Born: September 13, 1943
Ohio connection: Former Resident
Mildred Delois Taylor was born in 1943 in Jackson, Mississippi, to Wilbert Lee and Deletha M. Taylor. Although born in the South, her family moved to the North, settled in Toledo, Ohio, three weeks after she was born. The Taylors’ migration to the North was because her father did not want to raise his daughters in the segregated, racist land of the South. During visits to the South, the family would gather together and share family stories, which captivated Taylor tremendously. These family stories were centered on the values her family instilled in her, such as courage, dignity, and self-respect. Over time, Taylor realized the differences that existed between these inspiring stories and those she read about African Americans in the history books. “By the time I entered high school, I had a driving compulsion to paint a truer picture of Black people,” she said. Taylor graduated from the University of Toledo in 1965 with a bachelor’s degree in education. From there she accepted a Peace Corps assignment in Ethiopia, where she taught English and history to Ethiopian students. Upon returning to the United States, she enrolled at the University of Colorado where she achieved a master’s degree through the School of Journalism. Throughout her time abroad and in school, Taylor discovered that she kept “turning again and again to the stories I heard in my childhood. I was deeply drawn to the roots of that inner world which I knew so well, yet I could never capture in writing the warmth of it, the deep emotions and strength of those people who were so vivid in my mind.” Though she had written stories for several years, her first success was winning a contest sponsored by the Council on Interracial Books for Children in the African-American category. Her story, Song of the Trees, was an old manuscript centered on the Logan family, which inspired her to continue writing Logan family stories for years to come.

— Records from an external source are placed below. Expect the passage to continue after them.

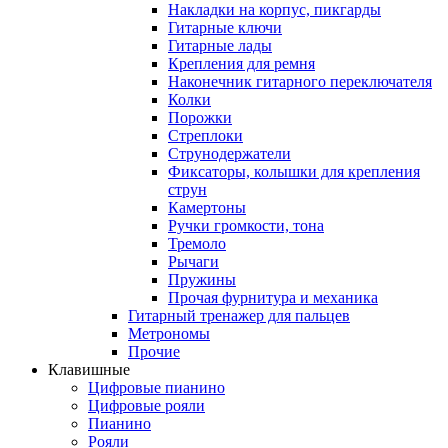
Накладки на корпус, пикгарды
Гитарные ключи
Гитарные лады
Крепления для ремня
Наконечник гитарного переключателя
Колки
Порожки
Стреплоки
Струнодержатели
Фиксаторы, колышки для крепления
струн
Камертоны
Ручки громкости, тона
Тремоло
Рычаги
Пружины
Прочая фурнитура и механика
Гитарный тренажер для пальцев
Метрономы
Прочие
Клавишные
Цифровые пианино
Цифровые рояли
Пианино
Рояли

First prize in African-American category, Council on Interracial Books for Children, 1973, and outstanding book of the year citation, New York Times, 1975, both for Song of the Trees; American Library Association Notable Book citation, 1976, National Book Award finalist, Boston Globe-Horn Book Honor Book citation, and Newbery Medal, all 1977, and Buxtehuder Bulle Award, 1985, all for Roll of Thunder, Hear My Cry; Outstanding book of the year citation, New York Times, 1981, Jane Addams honor, 1982, American Book Award nomination, 1982, and Coretta Scott King Award, 1982, all for Let the Circle Be Unbroken; New York Times notable book citation, 1987, and Christopher Award, 1988, both for The Gold Cadillac; Coretta Scott King Book Award, 1988, for The Friendship, 1990, for The Road to Memphis, and 2002, for The Land; Christopher Award, 1991, for Mississippi Bridge; ALAN Award for Significant Contribution to Young Adult Literature, National Council of Teachers of English, 1997; Jason Award, 1997, for The Well: David’s Story; Scott O’Dell Historical Fiction Award, 2002, for The Land; NSK Neustadt Prize for Children’s Literature, 2004, for body of work.